Querendo ou não, esse já é um assunto discutido e produzido nas escolas. Nas aulas de Biologia, aprendemos sobre corpos, mas aprendemos a partir de um ponto de vista "cisheteronormativo". É preciso entender que existem outros corpos possíveis, com outras corporalidades, que escapam ao olhar branco-europeu-colonizador-cisgênero-e-ocidental. Nós existimos e merecemos também nos ver apresentados e representados nos livros didáticos. Sexualidade é como uma língua, um idioma. Você pode passar a vida inteira falando um só idioma, mas também pode aprender outros e com isso se comunicar. E isso só é ameaçador ao sistema porque aprender sobre sexualidades é aprender sobre novas formas e possibilidades de se relacionar. O que amedronta é perceber que nossas relações sexuais e afetivas podem construir novas relações sócio-econômicas. Entender mais sobre nossos corpos implica em ter mais controle sobre eles. Precisamos tirar este poder do Estado e reivindica-lo para nós mesmas.
Infelizmente, o preconceito de homo/lesbo/transfobia acaba sendo recorrente para mim, principalmente no que diz respeito às pessoas trans e travestis. Mas, ao mesmo tempo, outra questão que faz parte da nossa experiência é a coragem e a determinação. E de coragem a Natasha entende. Ela me inspirou muito, inclusive no que diz respeito a reconectar em mim a lembrança de que podemos sonhar. Ainda assim, é tão disposta a sonhar, quanto a realizar. A Natasha não é militante, mas luta pelo direito do seu corpo ocupar determinados espaços e está lutando pela própria vida, pela garantia de uma educação digna. Luta pela sua sobrevivência, dignidade e humanização.

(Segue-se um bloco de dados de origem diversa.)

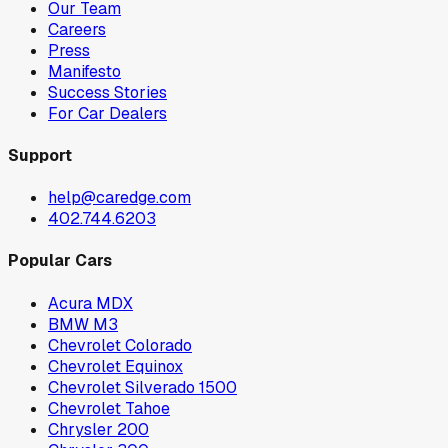
Our Team
Careers
Press
Manifesto
Success Stories
For Car Dealers
Support
help@caredge.com
402.744.6203
Popular Cars
Acura MDX
BMW M3
Chevrolet Colorado
Chevrolet Equinox
Chevrolet Silverado 1500
Chevrolet Tahoe
Chrysler 200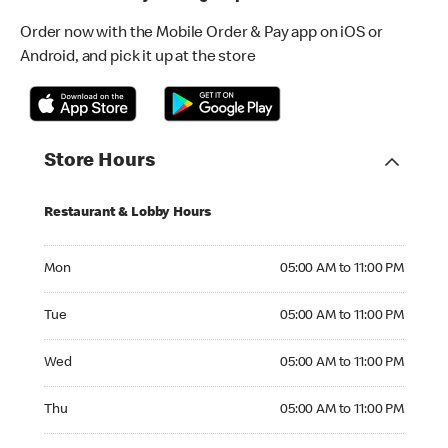
Order now with the Mobile Order & Pay app on iOS or
Android, and pick it up at the store
Store Hours
Restaurant & Lobby Hours
Monday 05:00 AM to 11:00 PM
Mon
05:00 AM to 11:00 PM
Tuesday 05:00 AM to 11:00 PM
Tue
05:00 AM to 11:00 PM
Wednesday 05:00 AM to 11:00 PM
Wed
05:00 AM to 11:00 PM
Thursday 05:00 AM to 11:00 PM
Thu
05:00 AM to 11:00 PM
Friday 05:00 AM to 12:00 AM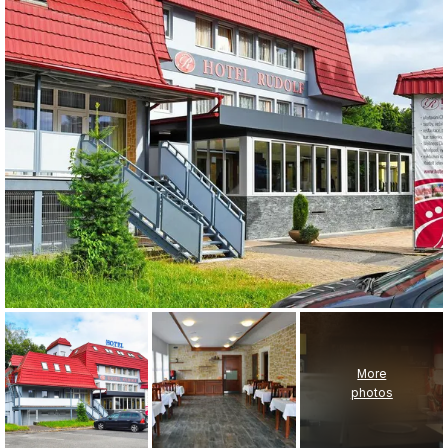
More
photos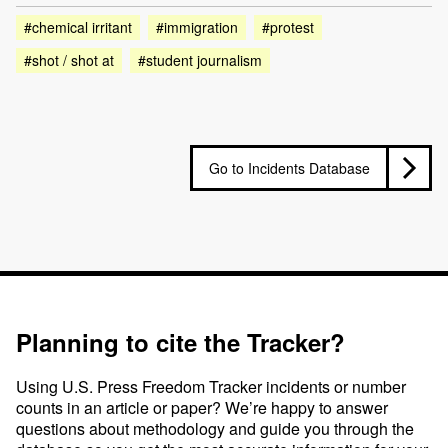
#chemical irritant
#immigration
#protest
#shot / shot at
#student journalism
Go to Incidents Database
Planning to cite the Tracker?
Using U.S. Press Freedom Tracker incidents or number
counts in an article or paper? We’re happy to answer
questions about methodology and guide you through the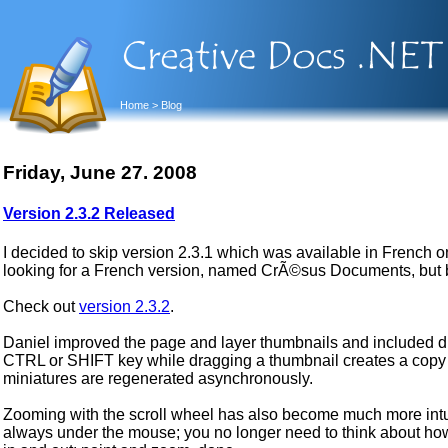
Home
> Blog
Friday, June 27. 2008
Version 2.3.2 Released
I decided to skip version 2.3.1 which was available in French o
looking for a French version, named CrÃ©sus Documents, but 
Check out
version 2.3.2
.
Daniel improved the page and layer thumbnails and included dr
CTRL or SHIFT key while dragging a thumbnail creates a copy o
miniatures are regenerated asynchronously.
Zooming with the scroll wheel has also become much more intuit
always under the mouse; you no longer need to think about h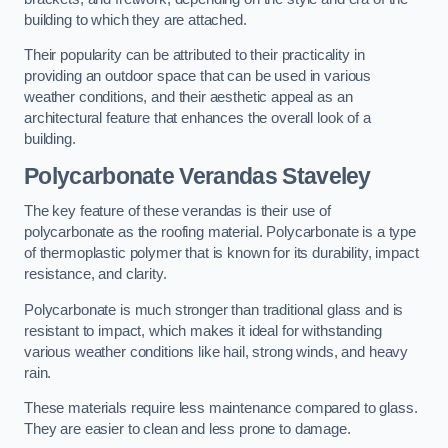
building to which they are attached.
Their popularity can be attributed to their practicality in
providing an outdoor space that can be used in various
weather conditions, and their aesthetic appeal as an
architectural feature that enhances the overall look of a
building.
Polycarbonate Verandas Staveley
The key feature of these verandas is their use of
polycarbonate as the roofing material. Polycarbonate is a type
of thermoplastic polymer that is known for its durability, impact
resistance, and clarity.
Polycarbonate is much stronger than traditional glass and is
resistant to impact, which makes it ideal for withstanding
various weather conditions like hail, strong winds, and heavy
rain.
These materials require less maintenance compared to glass.
They are easier to clean and less prone to damage.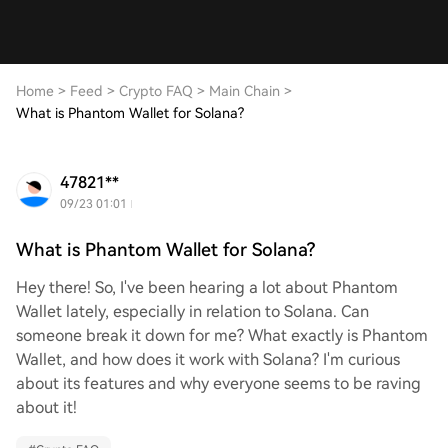
Home
>
Feed
>
Crypto FAQ
>
Main Chain
>
What is Phantom Wallet for Solana?
47821**
09/23 01:01
What is Phantom Wallet for Solana?
Hey there! So, I've been hearing a lot about Phantom
Wallet lately, especially in relation to Solana. Can
someone break it down for me? What exactly is Phantom
Wallet, and how does it work with Solana? I'm curious
about its features and why everyone seems to be raving
about it!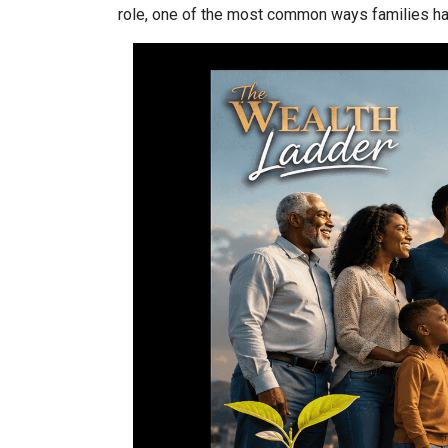
role, one of the most common ways families have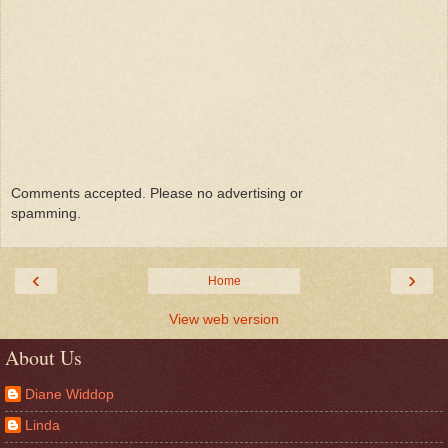
Comments accepted. Please no advertising or
spamming.
‹
›
Home
View web version
About Us
Diane Widdop
Linda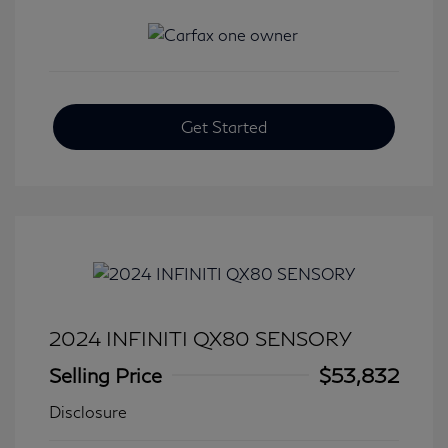
Get Started
2024 INFINITI QX80 SENSORY
Selling Price
$53,832
Disclosure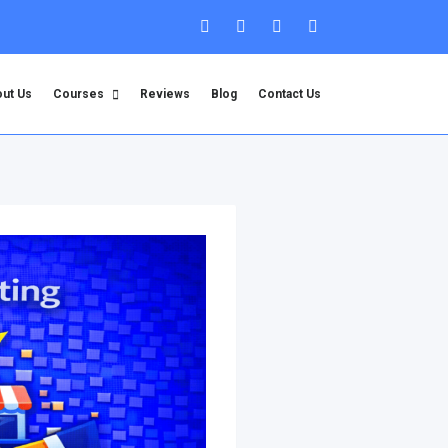
ut Us
Courses
Reviews
Blog
Contact Us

Muitos dizem que a arte reproduz o mundo tal qual ele é. Eu costumo dizer que a arte é responsável também pela produção de novos projetos de mundo (risos). Para mim, a arte não é espelho, é martelo. Eu não me via nas novelas, nos filmes, na TV, não me via nos livros e nem nos romances, por isso mesmo eu resolvi "hackear" esses espaços para eu mesma contar a minha história. O que pretendo com todas as atuações artísticas é justamente inventar um novo imaginário social. E, quando a gente ouvir e dizer a palavra travesti, que isso soe com toda força, representando as nossas vitórias e conquistas.